#### AIM OF THE TASK:
Since pictures are not wanted in the copy, output only the rest of each record exactly.

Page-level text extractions
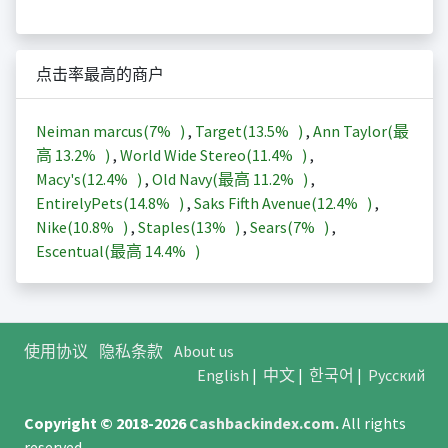
点击率最高的商户
Neiman marcus(
7%
)
,
Target(
13.5%
)
,
Ann Taylor(最
高
13.2%
)
,
World Wide Stereo(
11.4%
)
,
Macy's(
12.4%
)
,
Old Navy(最高
11.2%
)
,
EntirelyPets(
14.8%
)
,
Saks Fifth Avenue(
12.4%
)
,
Nike(
10.8%
)
,
Staples(
13%
)
,
Sears(
7%
)
,
Escentual(最高
14.4%
)
使用协议
隐私条款
About us
English
|
中文
|
한국어
|
Русский
Copyright © 2018-2026
Cashbackindex.com
.
All rights
reserved.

#### ANSWER TO THIS TASK:
点击率最高的商户
Neiman marcus(
7%
)
,
Target(
13.5%
)
,
Ann Taylor(最
高
13.2%
)
,
World Wide Stereo(
11.4%
)
,
Macy's(
12.4%
)
,
Old Navy(最高
11.2%
)
,
EntirelyPets(
14.8%
)
,
Saks Fifth Avenue(
12.4%
)
,
Nike(
10.8%
)
,
Staples(
13%
)
,
Sears(
7%
)
,
Escentual(最高
14.4%
)
使用协议
隐私条款
About us
English
|
中文
|
한국어
|
Русский
Copyright © 2018-2026
Cashbackindex.com
.
All rights
reserved.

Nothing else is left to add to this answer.